Another influence on Dau al Set was Surrealism, a cultural movement greatly influenced by Dadaism, which began in the 1920s. This style was often considered a portrayal of the dream world; a reality which existed right below everyday life. It also had a large political focus which was often used to contradict a given community's social norms often imposed by the bourgeois. Some artists from this movement that influenced Dau al Set were Joan Miró, Paul Klee, Josep Vicenç Foix, and Salvador Dalí. Other methods that were influenced was the idea of magical aspects that were often seen in the dream world surrealism created. However, in Dau al Set these magical aspects were developed and expounded upon.

== Members ==
There were six founding members of Dau al Set including a poet Joan Brossa, a philosopher Arnau Puig, three artists Joan Ponç, Antoni Tàpies, and Modest Cuixart, as well as a dual painter and editor Joan-Josep Tharrats.

Over the years Dau al Set ran there were occasional contributors, such as Juan Eduardo Cirlot, Antonio Saura, Enrique Tábara, and Manolo Millares. Their contributions came often in the form of writings which helped to continued to establish Dau al Set as an intellectual piece of work.

== Exhibitions ==
Dau al Set actively participated in the exhibition at the Institut Francais and the Sala Caralt.
- December 1949, Institut Francais in Barcelona, Spain
- October 1951, Sala Caralt in Barcelona, Spain
- December 2008-January 2009 Fundacio J.V. Foix in Barcelona, Spain
- February 2009- April 2009, Fundacio Fran Daurel in Barcelona, Spain
- May 2009-June 2009, University of Cantabria in Santander, Spain
- July 2009-August 2009, Fundacion Diaz Caneja in Palencia, Spain
- August 2009- September 2009, Fundacion Antonio Perez in Cuenca, Spain
- October 2009-December 2009, Ibercaja in Zaragoza, Spain
- December 2009-January 2010, Sala de Exposiciones Vimcorsa in Cordoba, Spain
- February 2010-March 2010, Museo de Arte Contemporáneo Conde Duque in Madrid, Spain
- April 2010-May 2010, Centro Cultural de la Diputación in Ourense, Spain
- May 2010-June 2010, Sala Pescadería Vieja in Jerez de la Frontera, Spain

== Impact ==
Dau al Set has had a lasting impact throughout history the most notable being the continuation of the avant-garde in Spain throughout Francoist Spain. Moreover, Dau al Set contributed to the creation of the Informalist movement seen in Spain during the fifties. Also the magical and fantasy elements of Dau al Set was seen to later emerge again in Spain in the eighties.

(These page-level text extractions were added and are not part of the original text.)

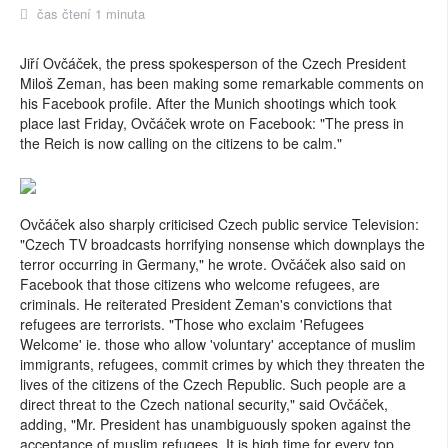
čas čtení 1 minuta
Jiří Ovčáček, the press spokesperson of the Czech President
Miloš Zeman, has been making some remarkable comments on
his Facebook profile. After the Munich shootings which took
place last Friday, Ovčáček wrote on Facebook: "The press in
the Reich is now calling on the citizens to be calm."
Ovčáček also sharply criticised Czech public service Television:
"Czech TV broadcasts horrifying nonsense which downplays the
terror occurring in Germany," he wrote. Ovčáček also said on
Facebook that those citizens who welcome refugees, are
criminals. He reiterated President Zeman's convictions that
refugees are terrorists. "Those who exclaim 'Refugees
Welcome' ie. those who allow 'voluntary' acceptance of muslim
immigrants, refugees, commit crimes by which they threaten the
lives of the citizens of the Czech Republic. Such people are a
direct threat to the Czech national security," said Ovčáček,
adding, "Mr. President has unambiguously spoken against the
acceptance of muslim refugees. It is high time for every top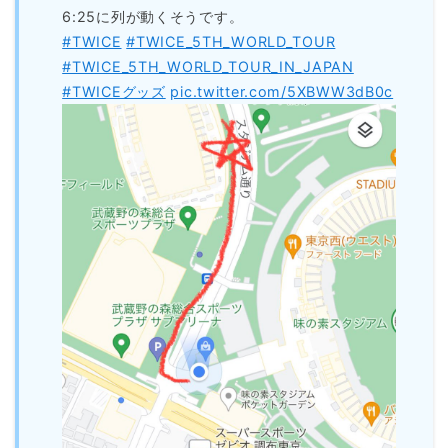
6:25に列が動くそうです。
#TWICE
#TWICE_5TH_WORLD_TOUR
#TWICE_5TH_WORLD_TOUR_IN_JAPAN
#TWICEグッズ
pic.twitter.com/5XBWW3dB0c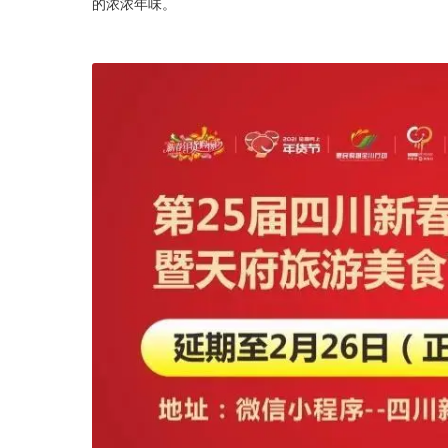
的浓浓年味。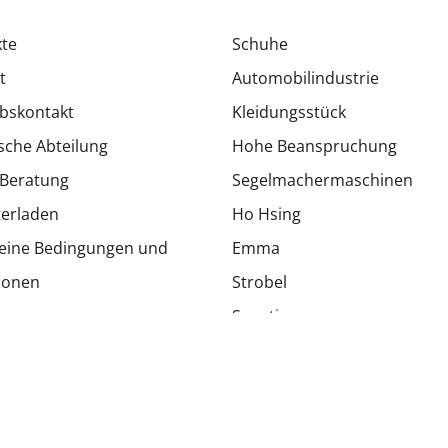
te
Schuhe
t
Automobilindustrie
ebskontakt
Kleidungsstück
sche Abteilung
Hohe Beanspruchung
Beratung
Segelmachermaschinen
erladen
Ho Hsing
eine Bedingungen und
Emma
ionen
Strobel
Sonstiges
Polstermöbel
Globale Teile
Besondere Angebote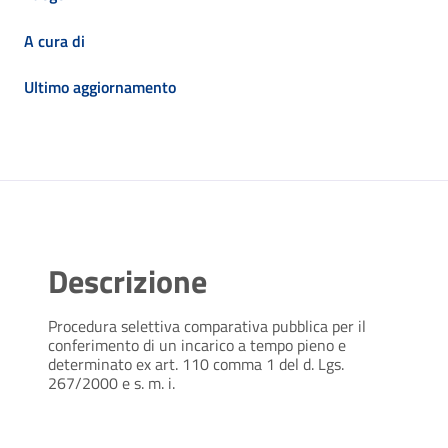
A cura di
Ultimo aggiornamento
Descrizione
Procedura selettiva comparativa pubblica per il
conferimento di un incarico a tempo pieno e
determinato ex art. 110 comma 1 del d. Lgs.
267/2000 e s. m. i.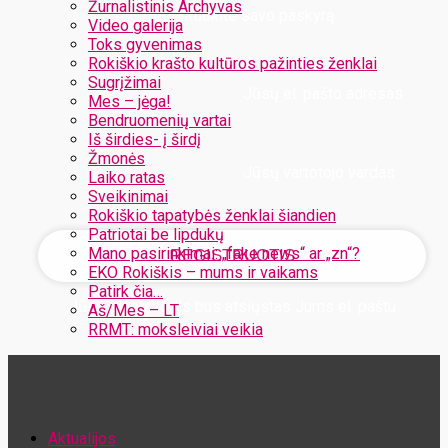
Žurnalistinis Archyvas
Užregistruokite savo paskyrą
Video galerija
Toks gyvenimas
Rokiškio krašto kultūros pažinties ženklai
Sugrįžimai
Jūsų el. pašto adresas
Mes – jėga!
Bendruomenių vartai
Iš širdies- į širdį
Žmonės
Jūsų vartotojo vardas
Laiko ratas
Sveikinimai
Rokiškio tapatybės ženklai šiandien
Patriotai be lipdukų
Mano pasirinkimai: „fake news“ ar „zn“?
EKO Rokiškis – mums ir vaikams
Patirk čia…
Jūsų slaptažodis bus atsiųstas Jums el. paštu
Aš/Mes – LT
RRMT: moksleiviai veikia
Atstatykite savo slaptažodį
Aktualijos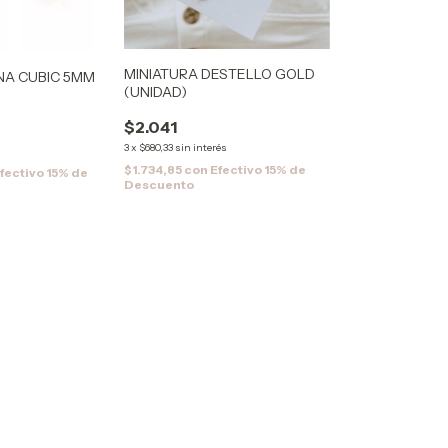
MINIATURA DESTELLO GOLD
NA CUBIC 5MM
(UNIDAD)
$2.041
3
x
$680,33
sin interés
$1.734,85
con
Efectivo 15% de
fectivo 15% de
Descuento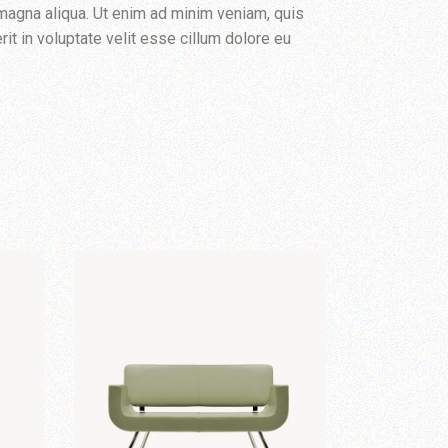
 magna aliqua. Ut enim ad minim veniam, quis
it in voluptate velit esse cillum dolore eu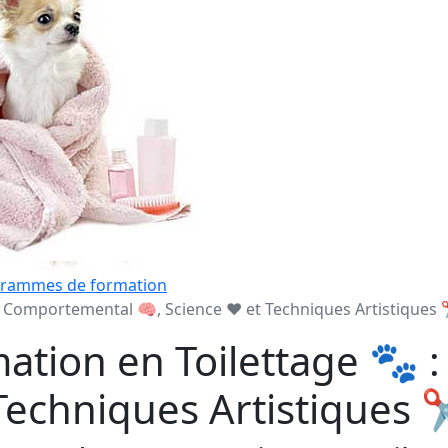
grammes de formation
: Comportemental 🧠, Science ❤️ et Techniques Artistiques 
mation en Toilettage 🐾
 Techniques Artistiques 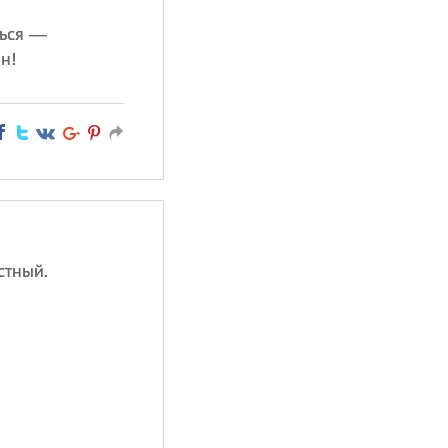
ться —
н!
стный.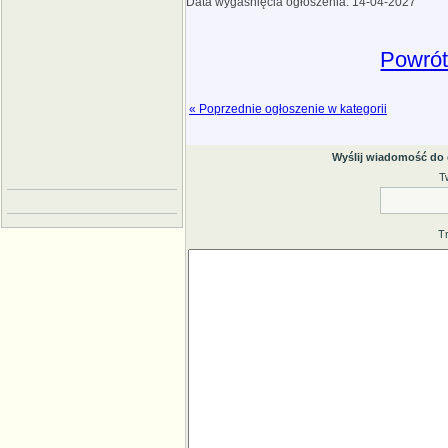
Data wygaśnięcia ogłoszenia: 14-04-2027
Powrót
« Poprzednie ogłoszenie w kategorii
Wyślij wiadomość do
T
T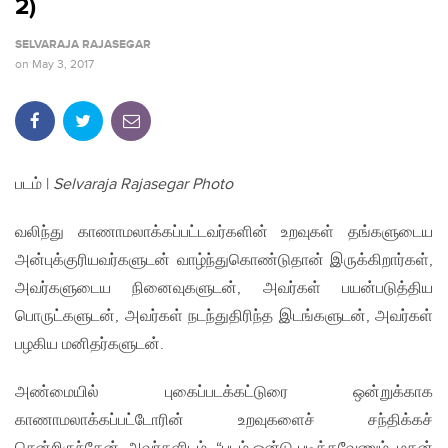
2)
SELVARAJA RAJASEGAR
on
May 3, 2017
படம் |
Selvaraja Rajasegar Photo
வலிந்து காணாமலாக்கப்பட்டவர்களின் உறவுகள் தங்களுடைய
அன்புக்குரியவர்களுடன் வாழ்ந்துகொண்டுதான் இருக்கிறார்கள்,
அவர்களுடைய நினைவுகளுடன், அவர்கள் பயன்படுத்திய
பொருட்களுடன், அவர்கள் நடந்துதிரிந்த இடங்களுடன், அவர்கள்
பழகிய மனிதர்களுடன்.
அண்மையில் புகைப்படக்கட்டுரை ஒன்றுக்காக
காணாமலாக்கப்பட்டோரின் உறவுகளைச் சந்திக்கச்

This group also stood as a large influence for other artistic movements in Spain such as the Grup d’Elx and El Paso, with important artists such as Joan Castejón, Eusebio Sempere or Manolo Millares. Additionally, each of the members made their own impacts after the movement was dissolved. Most notably is Antoni Tàpies who continued with his style based heavily in surrealism and later became a notable artist for his work in Abstract art.